Prof Aad van der Vaart (Delft in the Netherlands): On the Bernstein-von Mises theorem
Abstract: The Bayesian statistical approach consists of updating a prior probability distribution of a set of unknown parameters to a posterior distribution by reweighting the prior with the likelihood of the observables. We are interested in this posterior distribution from the non-Bayesian point of view that the observables follow some fixed probability distribution. In this setting the classical Bernstein-von Mises theorem says that the posterior distribution of a parameter of a smoothly parametrised statistical model can be approximated by a certain normal distribution. A definitive mathematical formulation of the theorem was obtained in the 1960/70s by Lucien Le Cam, but the theorem goes back in some form to Laplace, almost contemporary with the conception of Bayesian statistical inference.
Besides making some historical remarks (also about the name of the theorem), we review the role of the theorem in justifying Bayesian uncertainty quantification in the non-Bayesian, general statistical setup. This consists of using the spread of the posterior distribution (often in the form of so-called “credible sets”) as a measure of statistical uncertainty. We next continue to discuss extensions of the theorem to cases of non-Gaussian limit experiments (e.g. densities with jumps, or missing data models) and to Gaussian limits in infinite-dimensional (e.g. regression function, density function, initial value or potential function in a noisy inverse problem), and uncertainty quantification in these setups.

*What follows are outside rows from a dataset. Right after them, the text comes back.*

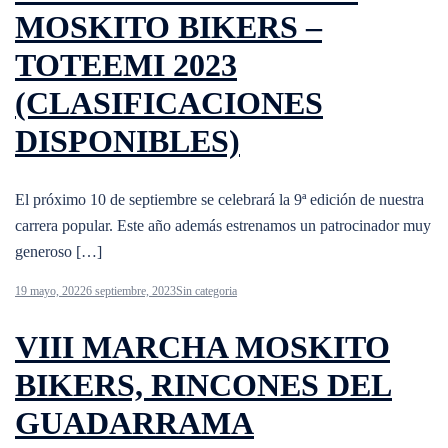
MOSKITO BIKERS –
TOTEEMI 2023
(CLASIFICACIONES
DISPONIBLES)
El próximo 10 de septiembre se celebrará la 9ª edición de nuestra
carrera popular. Este año además estrenamos un patrocinador muy
generoso […]
19 mayo, 2022
6 septiembre, 2023
Sin categoria
VIII MARCHA MOSKITO
BIKERS, RINCONES DEL
GUADARRAMA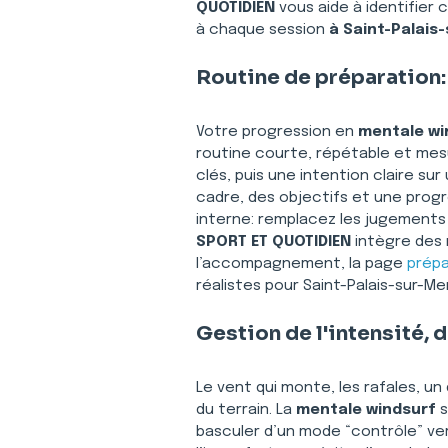
QUOTIDIEN
 vous aide à identifie
à chaque session 
à Saint-Palais
Routine de préparation:
Votre progression en 
mentale wi
routine courte, répétable et mesu
clés, puis une intention claire sur
cadre, des objectifs et une progres
interne: remplacez les jugements
SPORT ET QUOTIDIEN
 intègre des
l’accompagnement, la page 
prépa
réalistes pour Saint-Palais-sur-Mer
Gestion de l'intensité, 
Le vent qui monte, les rafales, u
du terrain. La 
mentale windsurf
 
basculer d’un mode “contrôle” vers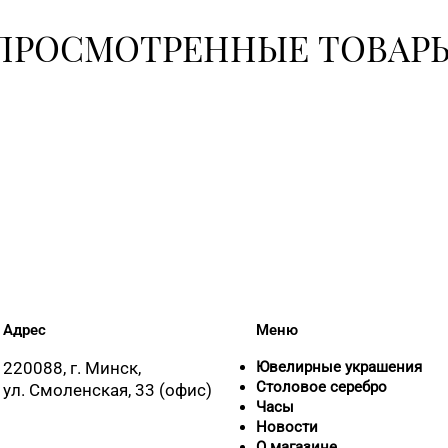
ПРОСМОТРЕННЫЕ ТОВАР
Адрес
Меню
220088, г. Минск,
Ювелирные украшения
Столовое серебро
ул. Смоленская, 33 (офис)
Часы
Новости
О магазине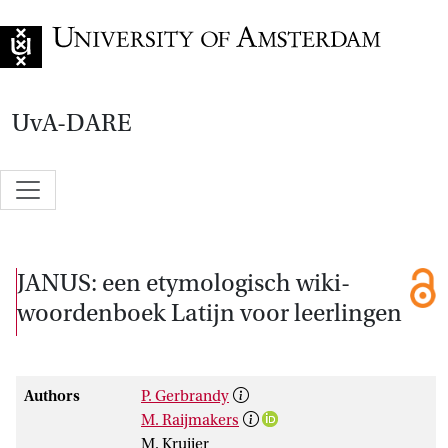
Go to home page
UvA-DARE
JANUS: een etymologisch wiki-
woordenboek Latijn voor leerlingen
Authors
P. Gerbrandy
M. Raijmakers
M. Kruijer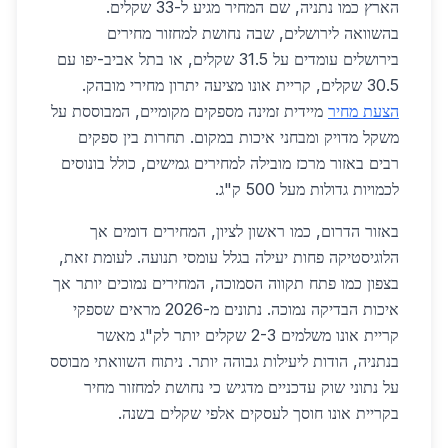
הארץ כמו נתניה, שם המחיר מגיע ל-33 שקלים.
בהשוואה לירושלים, שבה נחושת למחזור מחירים
בירושלים עומדים על 31.5 שקלים, או בתל אביב-יפו עם
30.5 שקלים, קריית אונו מציעה יתרון מחירי מובהק.
הצעת מחיר
מיידית זמינה מספקים מקומיים, המבוססת על
משקל מדויק ומבחני איכות במקום. תחרות בין ספקים
רבים באזור מרכז מובילה למחירים גמישים, כולל בונוסים
לכמויות גדולות מעל 500 ק"ג.
באזור הדרום, כמו ראשון לציון, המחירים דומים אך
הלוגיסטיקה פחות יעילה בגלל עומסי תנועה. לעומת זאת,
בצפון כמו פתח תקווה הסמוכה, המחירים נמוכים יותר אך
איכות הבדיקה נמוכה. נתונים מ-2026 מראים שספקי
קריית אונו משלמים 2-3 שקלים יותר לק"ג מאשר
בנתניה, הודות ליעילות גבוהה יותר. ניתוח השוואתי מבוסס
על נתוני שוק עדכניים מדגיש כי נחושת למחזור מחיר
בקריית אונו חוסך לעסקים אלפי שקלים בשנה.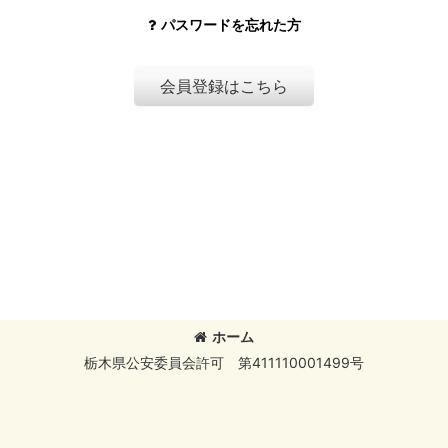
パスワードを忘れた方
会員登録はこちら
ホーム
栃木県公安委員会許可 第411110001499号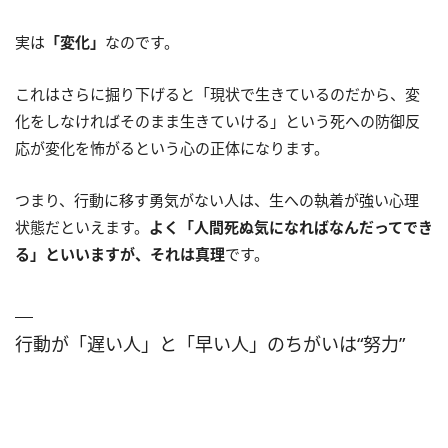
実は
「変化」
なのです。
これはさらに掘り下げると「現状で生きているのだから、変
化をしなければそのまま生きていける」という死への防御反
応が変化を怖がるという心の正体になります。
つまり、行動に移す勇気がない人は、生への執着が強い心理
状態だといえます。
よく「人間死ぬ気になればなんだってでき
る」といいますが、それは真理
です。
行動が「遅い人」と「早い人」のちがいは“努力”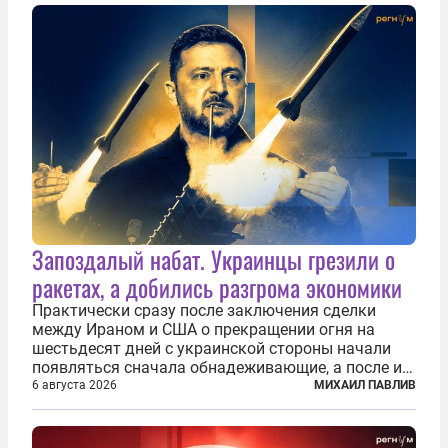
Запоздалый набат. Украинцы грезили о
ракетах, а добились разгрома экономики
Практически сразу после заключения сделки
между Ираном и США о прекращении огня на
шестьдесят дней с украинской стороны начали
появляться сначала обнадеживающие, а после и
вовсе бравурные заявления про некий «перелом»
6 августа 2026
МИХАИЛ ПАВЛИВ
в войне. Вероятно, в сознании первых лиц
киевского режима и стоящих за ними...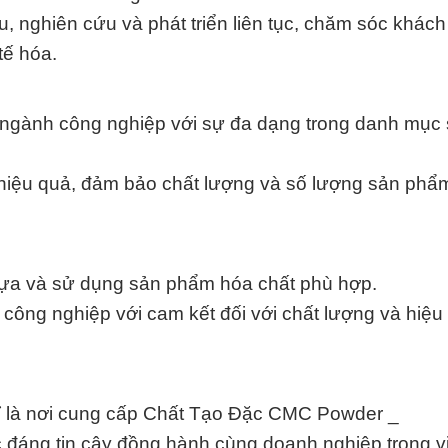
 nghiên cứu và phát triển liên tục, chăm sóc khác
tế hóa.
g ngành công nghiệp với sự đa dạng trong danh mục
hiệu quả, đảm bảo chất lượng và số lượng sản phẩ
lựa và sử dụng sản phẩm hóa chất phù hợp.
công nghiệp với cam kết đối với chất lượng và hiệu
ỉ là nơi cung cấp Chất Tạo Đặc CMC Powder _
c đáng tin cậy đồng hành cùng doanh nghiệp trong vi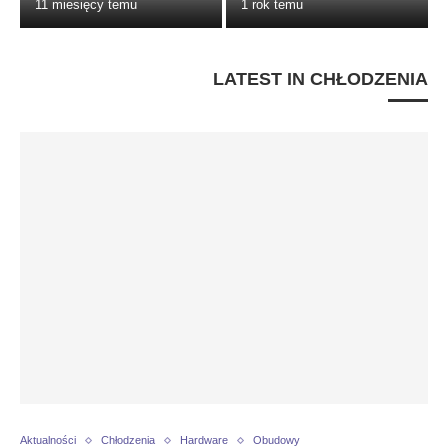
11 miesięcy temu
1 rok temu
LATEST IN CHŁODZENIA
Aktualności
Chłodzenia
Hardware
Obudowy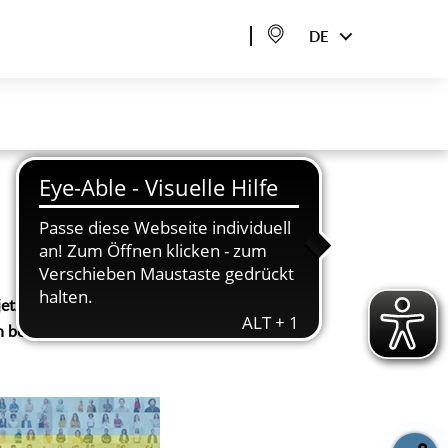
DE
etzt in der Bürgerhalle
 beteiligt haben. Bis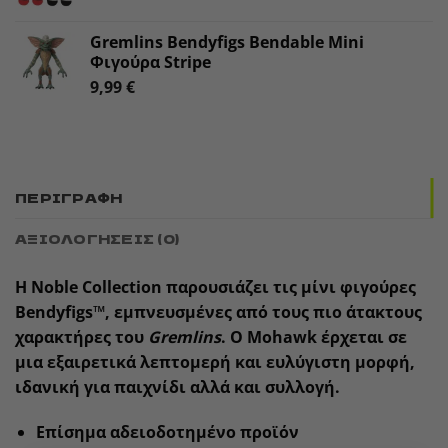
Gremlins Bendyfigs Bendable Mini
Φιγούρα Stripe
9,99
€
ΠΕΡΙΓΡΑΦΉ
ΑΞΙΟΛΟΓΉΣΕΙΣ (0)
Η Noble Collection παρουσιάζει τις μίνι φιγούρες
Bendyfigs™
, εμπνευσμένες από τους πιο άτακτους
χαρακτήρες του
Gremlins
. Ο
Mohawk
έρχεται σε
μια εξαιρετικά λεπτομερή και ευλύγιστη μορφή,
ιδανική για παιχνίδι αλλά και συλλογή.
Επίσημα αδειοδοτημένο προϊόν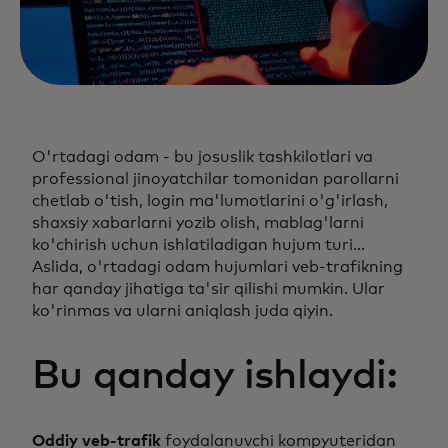
O'rtadagi odam - bu josuslik tashkilotlari va
professional jinoyatchilar tomonidan parollarni
chetlab o'tish, login ma'lumotlarini o'g'irlash,
shaxsiy xabarlarni yozib olish, mablag'larni
ko'chirish uchun ishlatiladigan hujum turi...
Aslida, o'rtadagi odam hujumlari veb-trafikning
har qanday jihatiga ta'sir qilishi mumkin. Ular
ko'rinmas va ularni aniqlash juda qiyin.
Bu qanday ishlaydi:
Oddiy veb-trafik
foydalanuvchi kompyuteridan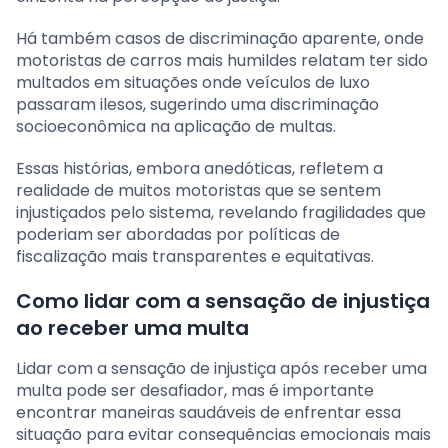
Há também casos de discriminação aparente, onde
motoristas de carros mais humildes relatam ter sido
multados em situações onde veículos de luxo
passaram ilesos, sugerindo uma discriminação
socioeconômica na aplicação de multas.
Essas histórias, embora anedóticas, refletem a
realidade de muitos motoristas que se sentem
injustiçados pelo sistema, revelando fragilidades que
poderiam ser abordadas por políticas de
fiscalização mais transparentes e equitativas.
Como lidar com a sensação de injustiça
ao receber uma multa
Lidar com a sensação de injustiça após receber uma
multa pode ser desafiador, mas é importante
encontrar maneiras saudáveis de enfrentar essa
situação para evitar consequências emocionais mais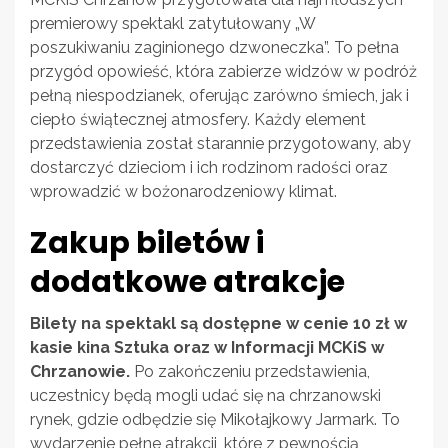
premierowy spektakl zatytułowany „W
poszukiwaniu zaginionego dzwoneczka”. To pełna
przygód opowieść, która zabierze widzów w podróż
pełną niespodzianek, oferując zarówno śmiech, jak i
ciepło świątecznej atmosfery. Każdy element
przedstawienia został starannie przygotowany, aby
dostarczyć dzieciom i ich rodzinom radości oraz
wprowadzić w bożonarodzeniowy klimat.
Zakup biletów i
dodatkowe atrakcje
Bilety na spektakl są dostępne w cenie 10 zł w
kasie kina Sztuka oraz w Informacji MCKiS w
Chrzanowie.
Po zakończeniu przedstawienia,
uczestnicy będą mogli udać się na chrzanowski
rynek, gdzie odbędzie się Mikołajkowy Jarmark. To
wydarzenie pełne atrakcji, które z pewnością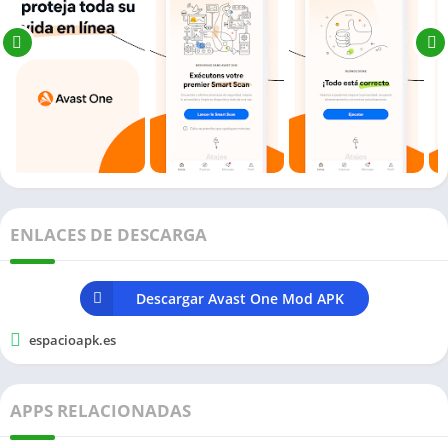
ENLACES DE DESCARGA
Descargar Avast One Mod APK
espacioapk.es
APPS RELACIONADAS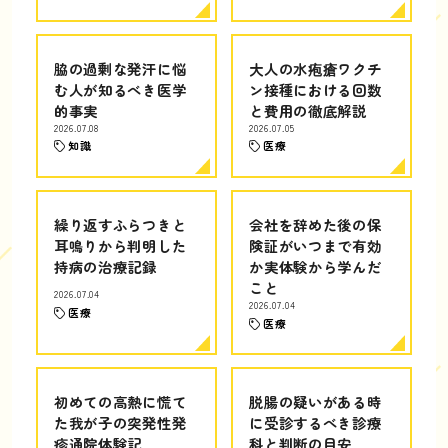
脇の過剰な発汗に悩
大人の水疱瘡ワクチ
む人が知るべき医学
ン接種における回数
的事実
と費用の徹底解説
2026.07.08
2026.07.05
知識
医療
繰り返すふらつきと
会社を辞めた後の保
耳鳴りから判明した
険証がいつまで有効
持病の治療記録
か実体験から学んだ
こと
2026.07.04
2026.07.04
医療
医療
初めての高熱に慌て
脱腸の疑いがある時
た我が子の突発性発
に受診するべき診療
疹通院体験記
科と判断の目安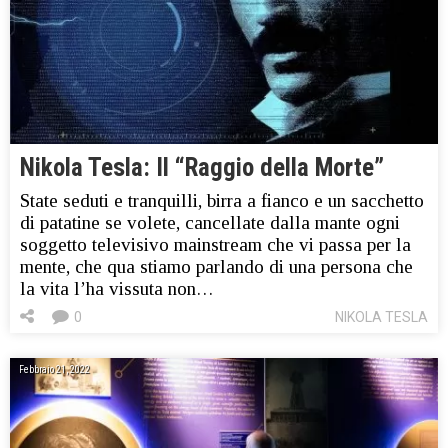
Nikola Tesla: Il “Raggio della Morte”
State seduti e tranquilli, birra a fianco e un sacchetto
di patatine se volete, cancellate dalla mante ogni
soggetto televisivo mainstream che vi passa per la
mente, che qua stiamo parlando di una persona che
la vita l’ha vissuta non…
0
NIKOLA TESLA
Febbraio 21, 2022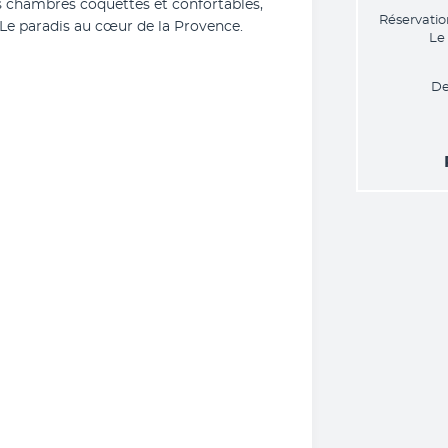
s chambres coquettes et confortables, 
Réservatio
. Le paradis au cœur de la Provence.
Le
De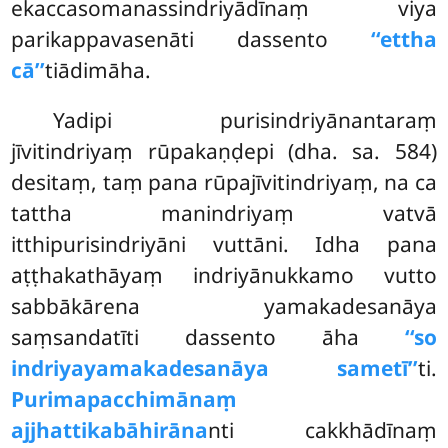
ekaccasomanassindriyādīnaṃ viya
parikappavasenāti dassento
‘‘ettha
cā’’
tiādimāha.
Yadipi purisindriyānantaraṃ
jīvitindriyaṃ rūpakaṇḍepi (dha. sa. 584)
desitaṃ, taṃ pana rūpajīvitindriyaṃ, na ca
tattha manindriyaṃ vatvā
itthipurisindriyāni vuttāni. Idha pana
aṭṭhakathāyaṃ indriyānukkamo vutto
sabbākārena yamakadesanāya
saṃsandatīti dassento āha
‘‘so
indriyayamakadesanāya sametī’’
ti.
Purimapacchimānaṃ
ajjhattikabāhirāna
nti cakkhādīnaṃ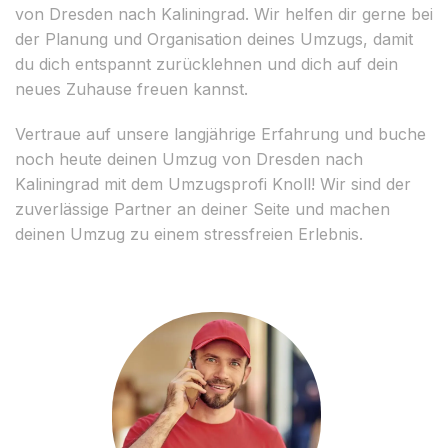
von Dresden nach Kaliningrad. Wir helfen dir gerne bei
der Planung und Organisation deines Umzugs, damit
du dich entspannt zurücklehnen und dich auf dein
neues Zuhause freuen kannst.
Vertraue auf unsere langjährige Erfahrung und buche
noch heute deinen Umzug von Dresden nach
Kaliningrad mit dem Umzugsprofi Knoll! Wir sind der
zuverlässige Partner an deiner Seite und machen
deinen Umzug zu einem stressfreien Erlebnis.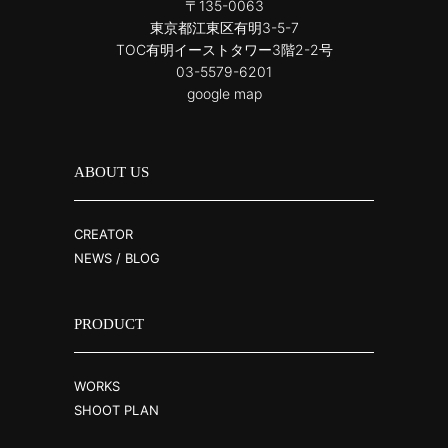
〒135-0063
東京都江東区有明3-5-7
TOC有明イーストタワー3階2-2号
03-5579-6201
google map
ABOUT US
CREATOR
NEWS / BLOG
PRODUCT
WORKS
SHOOT PLAN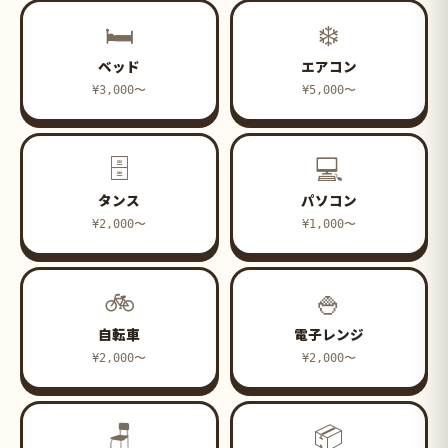
🛏
❄️
ベッド
エアコン
¥3,000〜
¥5,000〜
🗄
💻
タンス
パソコン
¥2,000〜
¥1,000〜
🚲
🍚
自転車
電子レンジ
¥2,000〜
¥2,000〜
🪑
📦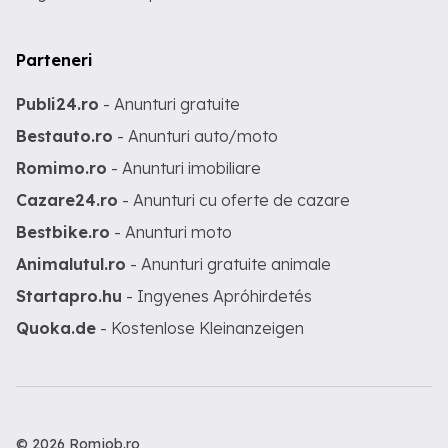
Parteneri
Publi24.ro
- Anunturi gratuite
Bestauto.ro
- Anunturi auto/moto
Romimo.ro
- Anunturi imobiliare
Cazare24.ro
- Anunturi cu oferte de cazare
Bestbike.ro
- Anunturi moto
Animalutul.ro
- Anunturi gratuite animale
Startapro.hu
- Ingyenes Apróhirdetés
Quoka.de
- Kostenlose Kleinanzeigen
© 2026 Romjob.ro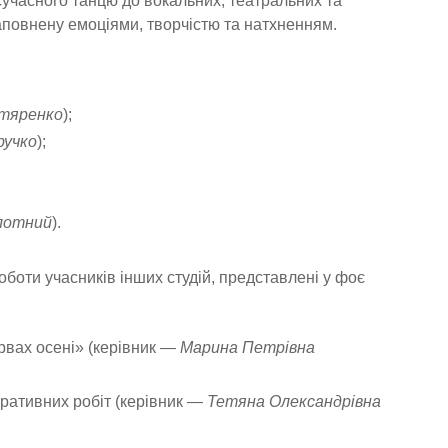
сучасного танцю до вокальних, театральних та
аповнену емоціями, творчістю та натхненням.
хтяренко
);
ручко
);
;
лотний
).
оботи учасників інших студій, представлені у фоє
рвах осені» (керівник —
Марина Петрівна
ративних робіт (керівник —
Тетяна Олександрівна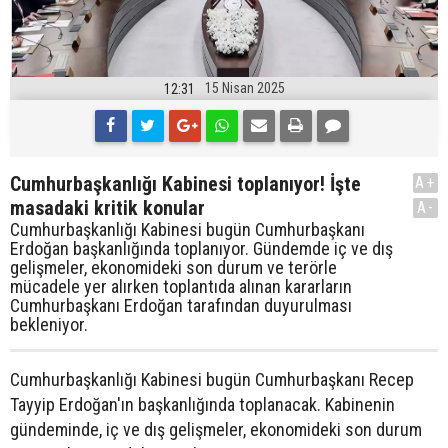
15 Nisan 2025
12:31
Cumhurbaşkanlığı Kabinesi toplanıyor! İşte
A+
masadaki kritik konular
A-
Cumhurbaşkanlığı Kabinesi bugün Cumhurbaşkanı
Erdoğan başkanlığında toplanıyor. Gündemde iç ve dış
gelişmeler, ekonomideki son durum ve terörle
mücadele yer alırken toplantıda alınan kararların
Cumhurbaşkanı Erdoğan tarafından duyurulması
bekleniyor.
Cumhurbaşkanlığı Kabinesi bugün Cumhurbaşkanı Recep
Tayyip Erdoğan'ın başkanlığında toplanacak. Kabinenin
gündeminde, iç ve dış gelişmeler, ekonomideki son durum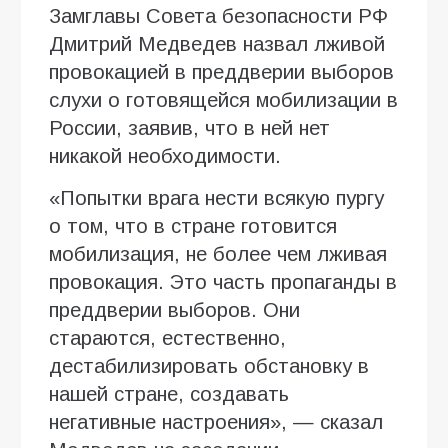
Замглавы Совета безопасности РФ
Дмитрий Медведев назвал лживой
провокацией в преддверии выборов
слухи о готовящейся мобилизации в
России, заявив, что в ней нет
никакой необходимости.
«Попытки врага нести всякую пургу
о том, что в стране готовится
мобилизация, не более чем лживая
провокация. Это часть пропаганды в
преддверии выборов. Они
стараются, естественно,
дестабилизировать обстановку в
нашей стране, создавать
негативные настроения», — сказал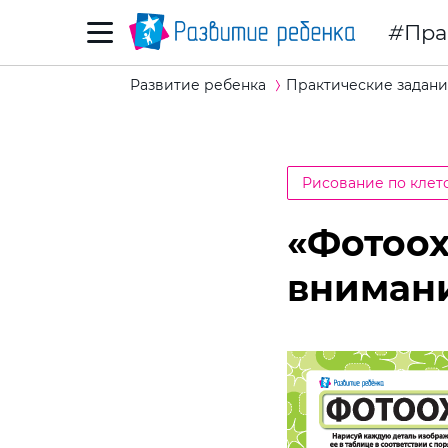
Пра
Развитие ребенка
Практические задани
Рисование по клет
«Фотоох
вниман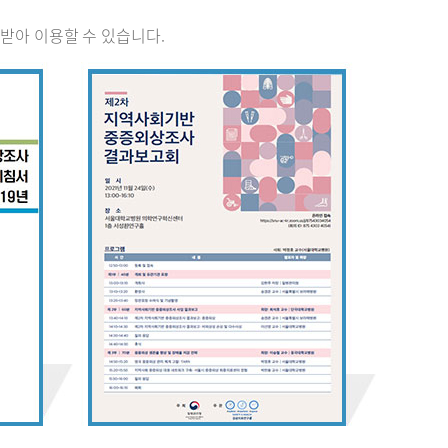
받아 이용할 수 있습니다.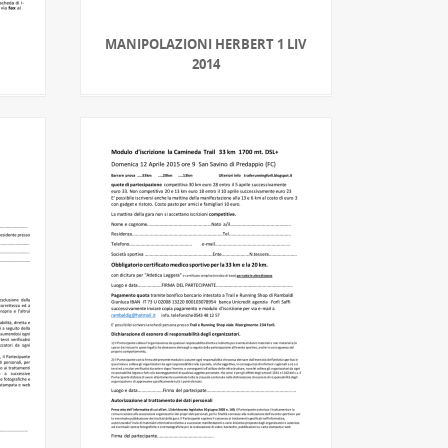
MANIPOLAZIONI HERBERT 1 LIV
2014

For a genuinely infinite-dimensional parameter, equipped with a strong norm, the naive analogy of the theorem is known to fail, and credible sets must balance the centering and spread of the posterior distribution (bias and root-variance). However, versions of the Bernstein-von Mises theorem apply to smooth functionals of a parameter. The appropriate assertion can be understood from the point of view of semiparametric information calculus and efficiency. We give some examples, including some from noisy estimation of PDEs, and some involving the famous Dirichlet prior on a probability distribution, and discuss the (in)appropriateness of these results as a justification of uncertainty quantification of infinite-dimensional Bayesian methods.